If Only We Could Be Surprised That Trump Is Retweeting Epstein Conspiracy Theories
Pizzagate. Wealthy Jewish families controlling the weather. QAnon. Seth Rich’s murder. In our current moment of rampant political paranoia and institutional suspicion, conspiracy theories have become as outrageous as they are easy to debunk. We’ve grown adept at poking holes in these theories, analyzing how and why they spread, and explaining how, in reality, things work the way they do in politics and the economy generally for pretty dumb and quotidian reasons.
But then along comes the suicide of Jeffrey Epstein, a story seemingly plucked from the depths of some internet fever swamp: a millionaire financier jet-setting around the globe with elite friends and the underage girls he’d brought along to abuse for their and his own amusement. He dodged serious consequences for those actions a decade ago, thanks to a sweetheart plea deal, but justice seemed near in July when Epstein was indicted for federal sex crimes. Rich and powerful heads seemed sure to roll. And so when Epstein turned up dead in his cell this week, apparently of suicide—well, let’s just say Occam’s razor didn’t feel quite as sharp a conspiracy-puncturing tool as usual.
It isn’t sufficient to simply scoff off anyone who suggests that foul play could plausibly lurk beneath the surface in such a remarkable event as Epstein’s death. Instead, we must treat the plausibility of foul play—something a reasonable observer, seeing the facts as we know them so far, wouldn’t dismiss out of hand—as a given of the case. We must then focus our attention on who is using that plausibility to seek out the truth, and who is using it to sow confusion and distrust for perverse personal gain.
By way of illustration, consider the reactions to the news of Epstein’s death from three prominent Republicans: Senator Ben Sasse, Attorney General William Barr, and President Donald Trump.
In a statement released the day of Epstein’s death, Barr said he was “appalled” by the news of Epstein’s “apparent suicide” and that “Mr. Epstein’s death raises serious questions that must be answered.” The same day, Sasse’s office released a scathing letter addressed to Barr himself, calling for an exhaustive investigation into how his death could have been allowed to occur. “The Department of Justice failed, and today Jeffrey Epstein’s co-conspirators think they might have gotten one last sweetheart deal,” Sasse wrote. “Given Epstein’s previous attempted suicide, he should have been locked in a padded room under unbroken, 24/7, constant surveillance. Obviously, heads must roll.” Sasse went on to list off a number of questions to which the American people deserved answers, including whether the Department of Justice would investigate “the Bureau of Prison’s mismanagement of the incarceration of Epstein” and “any possible criminal activity surrounding this mismanagement.”
Neither Sasse’s nor Barr’s response to the Epstein news is designed to fan the flames of baseless speculation. But they suggest that the two men have reached a similar conclusion about the story: Something about it stinks, and the federal government had better make damn sure it figures out what. Not to do so would be a failure of responsibility not only to Epstein’s victims, but also to the American people, who rely on their government to mete out justice capably, and understandably lose trust in that government when it cannot.
Donald Trump—who, it is worth noting, is president of the United States—took a somewhat different approach. As far as Trump’s concerned, there’s no need for a bunch of furrowed-brow investigations into Epstein’s death: It’s obvious to anyone with a brain that the Clintons had him murdered.

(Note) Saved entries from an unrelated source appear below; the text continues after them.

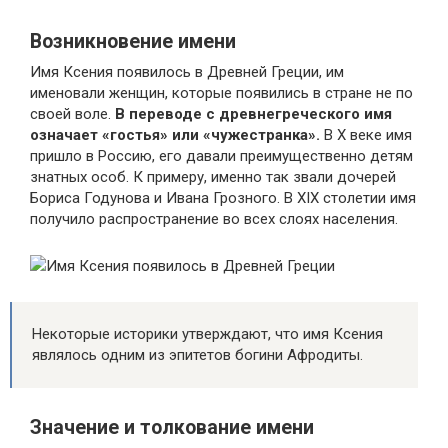
Возникновение имени
Имя Ксения появилось в Древней Греции, им
именовали женщин, которые появились в стране не по
своей воле.
В переводе с древнегреческого имя
означает «гостья» или «чужестранка».
В Х веке имя
пришло в Россию, его давали преимущественно детям
знатных особ. К примеру, именно так звали дочерей
Бориса Годунова и Ивана Грозного. В XIX столетии имя
получило распространение во всех слоях населения.
Имя Ксения появилось в Древней Греции
Некоторые историки утверждают, что имя Ксения
являлось одним из эпитетов богини Афродиты.
Значение и толкование имени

On Sunday, President Trump retweeted a video from far-right Twitter dweller Terrence Williams:
Died of SUICIDE on 24/7 SUICIDE WATCH ? Yeah right! How does that happen#JefferyEpstein had information on Bill Clinton & now he’s dead
I see #TrumpBodyCount trending but we know who did this!

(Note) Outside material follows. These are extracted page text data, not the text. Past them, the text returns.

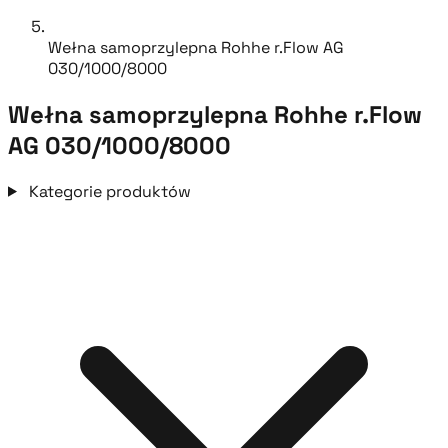
Wełna samoprzylepna Rohhe r.Flow AG
030/1000/8000
Wełna samoprzylepna Rohhe r.Flow
AG 030/1000/8000
Kategorie produktów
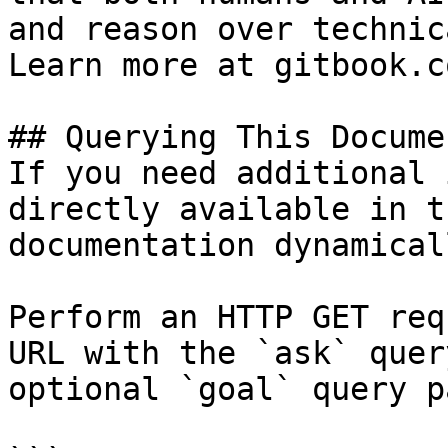
and reason over technic
Learn more at gitbook.co
## Querying This Docume
If you need additional 
directly available in t
documentation dynamical
Perform an HTTP GET req
URL with the `ask` quer
optional `goal` query p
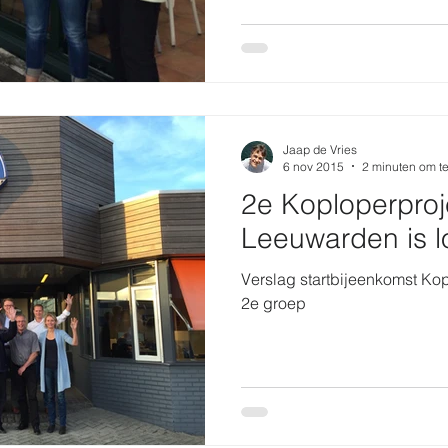
Jaap de Vries
6 nov 2015
2 minuten om te
2e Koploperproj
Leeuwarden is l
Verslag startbijeenkomst Ko
2e groep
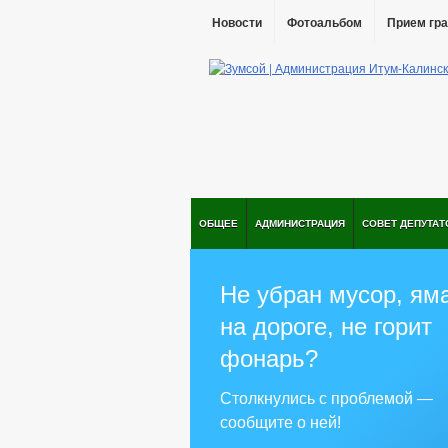
Новости
Фотоальбом
Прием гр
ОБЩЕЕ
АДМИНИСТРАЦИЯ
СОВЕТ ДЕПУТАТ
Не убран мусор, ям
на дороге, не горит
фонарь?
Столкнулись с проблемой —
сообщите о ней!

— Terrence K. Williams (@w_terrence) August 10, 2019
To save you a click and starve him of an ill-gotten nickel, here’s the representative bit of Willliams’s ramble:
“The man ended up dead, and you know what? He had information on the Clintons. And the man ended up dead! Now, for some odd reason—for some odd reason—people that have information on the Clintons end up dead. And they usually die from suicide. Come on now. Now how do everybody die from suicide that got information on you? You know what, to be honest on you, I don’t want to know nothing on the Clintons. … Don’t tell me nothing. I don’t want to end up dead. … I’m not gonna say who killed that man, because you know I could end up dead, but the word around the street is the Clintons did it.”
The world, as Donald Trump sees it, is simple. Whatever happens, the correct explanation for it is not which explanation is likeliest or most supported by the evidence, but whichever one is best for him or worse for his enemies. This outlook is helpful for a few things: sowing national chaos and confusion, whipping up his supporters, demoralizing his enemies. Perhaps if you asked him, Trump could name yet more benefits.
You know what that outlook’s bad for, though? Actually getting to the bottom of what happened to Epstein, and ensuring such an egregious miscarriage of justice never happens again. Unlike Barr and Sasse, Trump hasn’t bothered to call for an investigation. After all, why look into what everybody already knows?